RECORDS FOR THE EXERCISE START
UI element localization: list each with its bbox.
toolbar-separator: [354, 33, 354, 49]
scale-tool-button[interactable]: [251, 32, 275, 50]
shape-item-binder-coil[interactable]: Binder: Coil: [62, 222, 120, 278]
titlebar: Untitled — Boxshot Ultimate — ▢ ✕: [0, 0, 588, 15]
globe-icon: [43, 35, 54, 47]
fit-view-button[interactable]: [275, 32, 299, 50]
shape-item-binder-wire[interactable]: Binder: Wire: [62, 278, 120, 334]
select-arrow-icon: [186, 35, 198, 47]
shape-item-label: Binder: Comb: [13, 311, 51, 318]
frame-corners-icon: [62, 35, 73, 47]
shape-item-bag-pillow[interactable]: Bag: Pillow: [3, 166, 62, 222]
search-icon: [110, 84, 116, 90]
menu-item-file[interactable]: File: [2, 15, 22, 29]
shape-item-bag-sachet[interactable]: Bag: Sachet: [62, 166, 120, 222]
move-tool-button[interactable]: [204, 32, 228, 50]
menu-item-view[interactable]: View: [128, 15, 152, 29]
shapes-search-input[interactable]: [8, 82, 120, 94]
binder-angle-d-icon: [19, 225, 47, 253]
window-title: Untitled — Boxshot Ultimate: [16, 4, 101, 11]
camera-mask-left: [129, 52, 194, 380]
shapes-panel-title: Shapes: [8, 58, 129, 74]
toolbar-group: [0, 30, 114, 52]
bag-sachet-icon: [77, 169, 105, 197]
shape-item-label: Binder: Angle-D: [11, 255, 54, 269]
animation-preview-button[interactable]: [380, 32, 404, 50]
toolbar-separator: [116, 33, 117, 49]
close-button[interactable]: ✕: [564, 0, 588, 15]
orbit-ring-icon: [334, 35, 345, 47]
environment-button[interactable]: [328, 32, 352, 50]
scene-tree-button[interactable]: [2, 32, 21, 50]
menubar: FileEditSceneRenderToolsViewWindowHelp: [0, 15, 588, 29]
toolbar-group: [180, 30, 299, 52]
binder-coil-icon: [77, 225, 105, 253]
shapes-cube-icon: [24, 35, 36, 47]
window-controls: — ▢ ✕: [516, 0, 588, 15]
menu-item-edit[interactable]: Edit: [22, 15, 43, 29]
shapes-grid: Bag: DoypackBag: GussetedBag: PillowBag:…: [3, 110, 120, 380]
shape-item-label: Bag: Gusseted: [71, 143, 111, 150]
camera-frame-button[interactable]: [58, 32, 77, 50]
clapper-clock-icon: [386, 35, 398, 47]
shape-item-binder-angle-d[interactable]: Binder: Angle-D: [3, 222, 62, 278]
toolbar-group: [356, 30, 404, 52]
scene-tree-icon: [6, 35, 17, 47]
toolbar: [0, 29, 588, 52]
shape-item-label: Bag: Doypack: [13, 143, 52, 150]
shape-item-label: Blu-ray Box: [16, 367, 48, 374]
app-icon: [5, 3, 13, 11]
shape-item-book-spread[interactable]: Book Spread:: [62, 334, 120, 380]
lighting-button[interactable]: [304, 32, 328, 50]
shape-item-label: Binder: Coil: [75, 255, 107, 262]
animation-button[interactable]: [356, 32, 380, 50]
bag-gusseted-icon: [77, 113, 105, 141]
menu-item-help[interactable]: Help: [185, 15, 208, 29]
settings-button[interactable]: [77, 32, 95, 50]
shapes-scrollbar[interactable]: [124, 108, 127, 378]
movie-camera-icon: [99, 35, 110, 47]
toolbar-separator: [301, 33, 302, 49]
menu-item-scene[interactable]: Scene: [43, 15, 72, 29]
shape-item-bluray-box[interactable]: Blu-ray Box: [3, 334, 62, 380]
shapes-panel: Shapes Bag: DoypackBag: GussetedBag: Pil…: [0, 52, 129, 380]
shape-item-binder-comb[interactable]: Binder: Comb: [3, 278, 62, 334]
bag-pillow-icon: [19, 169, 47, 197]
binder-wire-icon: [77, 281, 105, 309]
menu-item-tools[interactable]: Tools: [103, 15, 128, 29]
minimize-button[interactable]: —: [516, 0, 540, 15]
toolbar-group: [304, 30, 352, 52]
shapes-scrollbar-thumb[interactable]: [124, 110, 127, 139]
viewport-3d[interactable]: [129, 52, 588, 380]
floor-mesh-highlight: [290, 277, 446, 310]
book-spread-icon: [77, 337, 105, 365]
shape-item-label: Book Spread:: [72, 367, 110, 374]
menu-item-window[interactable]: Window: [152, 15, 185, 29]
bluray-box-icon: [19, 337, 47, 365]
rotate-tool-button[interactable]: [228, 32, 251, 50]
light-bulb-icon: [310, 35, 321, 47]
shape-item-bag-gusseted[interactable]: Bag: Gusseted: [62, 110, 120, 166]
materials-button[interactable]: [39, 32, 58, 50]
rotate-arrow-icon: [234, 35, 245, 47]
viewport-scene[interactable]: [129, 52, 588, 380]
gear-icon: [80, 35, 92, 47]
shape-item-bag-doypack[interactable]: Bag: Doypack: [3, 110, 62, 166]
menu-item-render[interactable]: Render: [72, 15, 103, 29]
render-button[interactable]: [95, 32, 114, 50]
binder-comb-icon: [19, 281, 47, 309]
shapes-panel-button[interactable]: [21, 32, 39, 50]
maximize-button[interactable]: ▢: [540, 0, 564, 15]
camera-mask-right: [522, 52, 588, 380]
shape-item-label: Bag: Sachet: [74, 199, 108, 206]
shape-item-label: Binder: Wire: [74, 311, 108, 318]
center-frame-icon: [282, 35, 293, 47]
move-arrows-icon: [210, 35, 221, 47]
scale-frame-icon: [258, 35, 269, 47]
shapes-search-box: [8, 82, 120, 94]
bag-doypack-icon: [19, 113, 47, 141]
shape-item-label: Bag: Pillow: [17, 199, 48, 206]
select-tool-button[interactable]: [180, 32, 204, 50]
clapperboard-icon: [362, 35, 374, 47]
RECORDS FOR THE EXERCISE END
**WHAT YOU WILL DO**
In the entries above, how many lines hold "Boxshot"? Answer with the number alone.

**PROBLEM SOLUTION**
2